I casually, cautiously look around me. Too many people to zip up now. I cross my legs, hoping that no one noticed when I got on the bus and walked to my seat. I pull my copy of Anna Karenina closer to me, set my coffee on my thigh, and sigh.
This happens more often than I'd like to admit. Embarrassing things, not necessarily my fly being down-- although that happens frequently too. I'll get to work and notice shaving cream behind my ear. I'll get done running a meeting and notice I have coffee stains on my shirt. I cross my legs in a crowded room and notice that I have a hole in the sole of my shoe. Although nothing will ever top the time I came to work wearing two different shoes.
I don't think I'm a klutz, in the traditional sense. I don't fall down stairs. I match my socks with my shirt, whenever possible. I've never broken a bone out of stupidity, or any other reason for that matter.
But I'm not smooth, never have been. I'm an only child, I spent a lot of time by myself growing up. Not that I'm complaining-- but my social interaction seemed limited compared to friends who had siblings. I wonder if that's why large gatherings make me nervous, why I tend to seek out one or two people that I know well and talk with them in a corner. Why I feel like I need two or three drinks to comfortably interact with people in a social setting.
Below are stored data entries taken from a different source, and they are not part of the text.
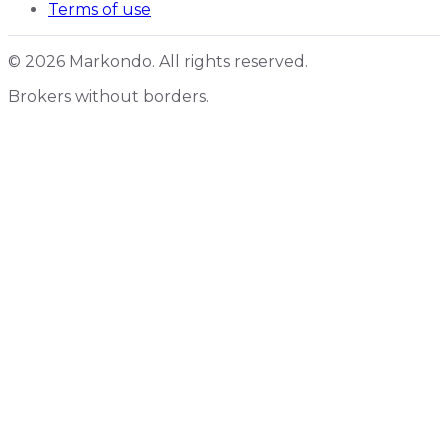
Terms of use
© 2026 Markondo. All rights reserved.
Brokers without borders.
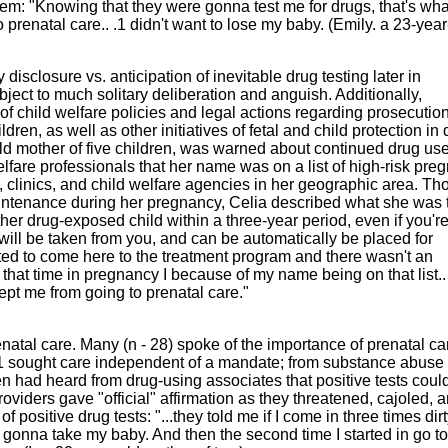
em: "Knowing that they were gonna test me for drugs, that's wha
o prenatal care.. .1 didn't want to lose my baby. (Emily. a 23-year
 disclosure vs. anticipation of inevitable drug testing later in
ject to much solitary deliberation and anguish. Additionally,
f child welfare policies and legal actions regarding prosecution
en, as well as other initiatives of fetal and child protection in 
-old mother of five children, was warned about continued drug us
lfare professionals that her name was on a list of high-risk pre
 clinics, and child welfare agencies in her geographic area. T
ntenance during her pregnancy, Celia described what she was 
ther drug-exposed child within a three-year period, even if you'r
 will be taken from you, and can be automatically be placed for
wanted to come here to the treatment program and there wasn't an
t that time in pregnancy I because of my name being on that list..
 kept me from going to prenatal care."
enatal care. Many (n - 28) spoke of the importance of prenatal car
21 sought care independent of a mandate; from substance abuse
en had heard from drug-using associates that positive tests coul
 providers gave "official" affirmation as they threatened, cajoled, 
 positive drug tests: "...they told me if I come in three times dirt
 gonna take my baby. And then the second time I started in go to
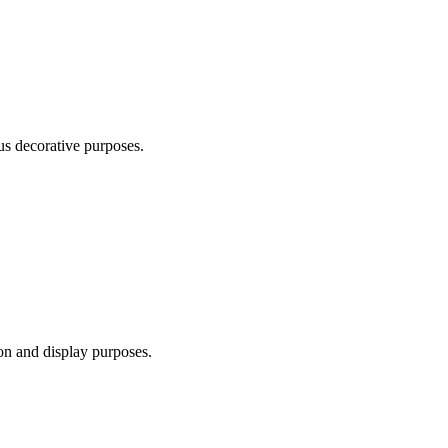
us decorative purposes.
ion and display purposes.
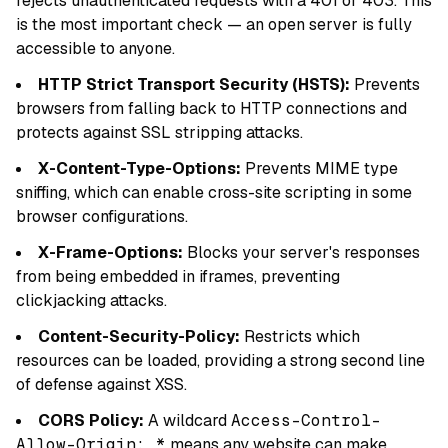
rejects unauthenticated requests with a 401 or 403. This
is the most important check — an open server is fully
accessible to anyone.
HTTP Strict Transport Security (HSTS):
Prevents
browsers from falling back to HTTP connections and
protects against SSL stripping attacks.
X-Content-Type-Options:
Prevents MIME type
sniffing, which can enable cross-site scripting in some
browser configurations.
X-Frame-Options:
Blocks your server's responses
from being embedded in iframes, preventing
clickjacking attacks.
Content-Security-Policy:
Restricts which
resources can be loaded, providing a strong second line
of defense against XSS.
CORS Policy:
A wildcard
Access-Control-
Allow-Origin: *
means any website can make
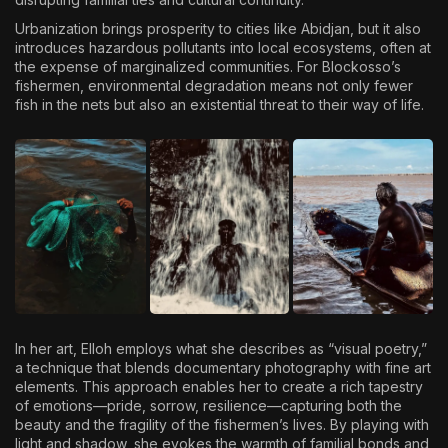
Urbanization brings prosperity to cities like Abidjan, but it also
introduces hazardous pollutants into local ecosystems, often at
the expense of marginalized communities. For Blockosso’s
fishermen, environmental degradation means not only fewer
fish in the nets but also an existential threat to their way of life.
In her art, Elloh employs what she describes as “visual poetry,”
a technique that blends documentary photography with fine art
elements. This approach enables her to create a rich tapestry
of emotions—pride, sorrow, resilience—capturing both the
beauty and the fragility of the fishermen’s lives. By playing with
light and shadow, she evokes the warmth of familial bonds and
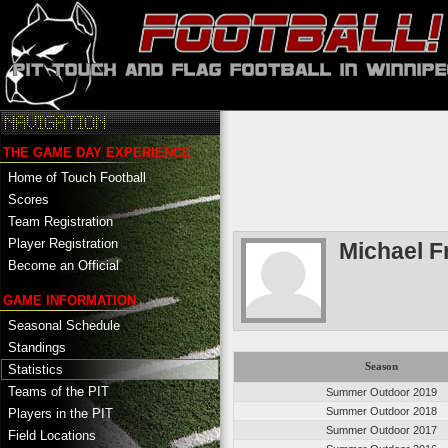
THE GAME DAY EXPERIENCE
Home of Touch Football
Scores
Team Registration
Player Registration
Michael F
Become an Official
GAME INFORMATION
Seasonal Schedule
Standings
Season
Statistics
Teams of the PIT
Summer Outdoor 2019
Summer Outdoor 2018
Players in the PIT
Summer Outdoor 2017
Field Locations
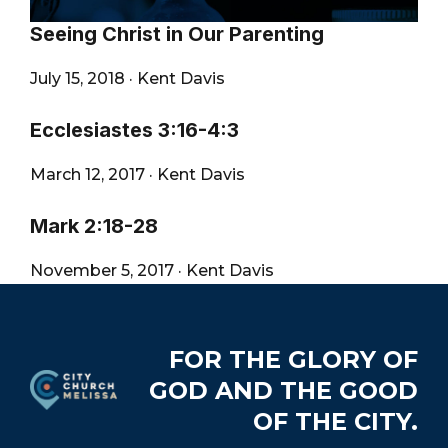
Seeing Christ in Our Parenting
July 15, 2018
·
Kent Davis
Ecclesiastes 3:16-4:3
March 12, 2017
·
Kent Davis
Mark 2:18-28
November 5, 2017
·
Kent Davis
Footer
FOR THE GLORY OF
GOD AND THE GOOD
OF THE CITY.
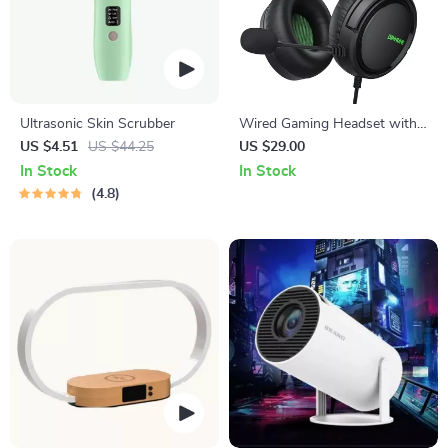
Ultrasonic Skin Scrubber
Wired Gaming Headset with
Mic for Xbox Series X|S, PS4,
US $4.51
US $44.25
US $29.00
PS5, PC, Switch
In Stock
In Stock
4.8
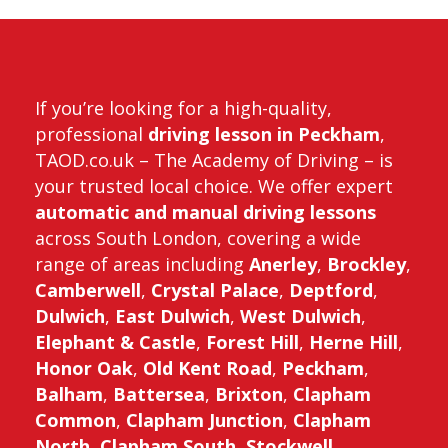
me
If you’re looking for a high-quality,
professional
driving lesson in Peckham
,
TAOD.co.uk – The Academy of Driving – is
your trusted local choice. We offer expert
automatic and manual driving lessons
across South London, covering a wide
range of areas including
Anerley
,
Brockley
,
Camberwell
,
Crystal Palace
,
Deptford
,
Dulwich
,
East Dulwich
,
West Dulwich
,
Elephant & Castle
,
Forest Hill
,
Herne Hill
,
Honor Oak
,
Old Kent Road
,
Peckham
,
Balham
,
Battersea
,
Brixton
,
Clapham
Common
,
Clapham Junction
,
Clapham
North
,
Clapham South
,
Stockwell
,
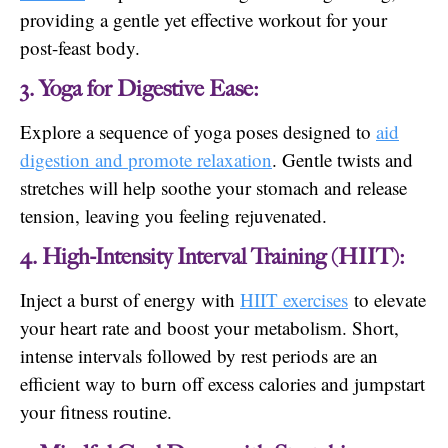
providing a gentle yet effective workout for your
post-feast body.
3. Yoga for Digestive Ease:
Explore a sequence of yoga poses designed to
aid
digestion and promote relaxation
. Gentle twists and
stretches will help soothe your stomach and release
tension, leaving you feeling rejuvenated.
4. High-Intensity Interval Training (HIIT):
Inject a burst of energy with
HIIT exercises
to elevate
your heart rate and boost your metabolism. Short,
intense intervals followed by rest periods are an
efficient way to burn off excess calories and jumpstart
your fitness routine.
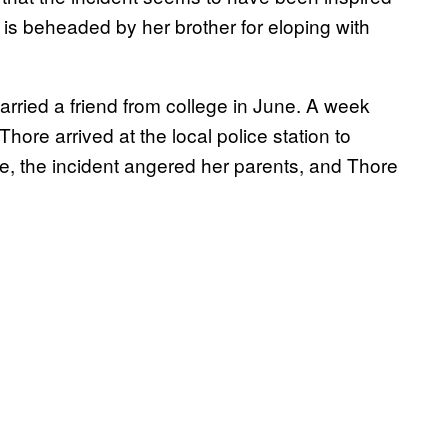
s beheaded by her brother for eloping with
arried a friend from college in June. A week
Thore arrived at the local police station to
ce, the incident angered her parents, and Thore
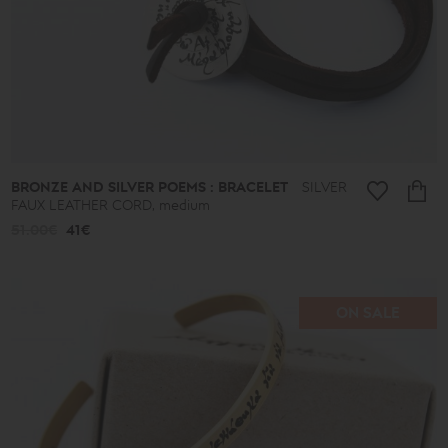
-
39€
40€
-
49€
50€
-
59€
60€
-
69€
BRONZE AND SILVER POEMS : BRACELET
SILVER
70€
FAUX LEATHER CORD, medium
-
79€
51.00€
41€
80€
-
89€
90€
-
ON SALE
513€
Collection
Lucky
Charms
I wish I didn't feel that way. I wish I could keep a conversation going when I feel it dying because of my lack of, well, conversing. I wish I could enter a room and warm it up because of my personality, instead of feeling uncomfortable around people who are able to do so. I wish I had the confidence to think that someday I'll break out of this cycle of being a drone in a taupe cube, banging my head against a corporate ladder that I'm sometimes nervous to even step onto, wondering if I even want to get to the top.
Until those wishes come true, I'll be happy to sit in the back of the bus, reading, ignoring the conversation going on around me-- at least trying to. And casually, cautiously checking my fly to make sure I don't make a scene.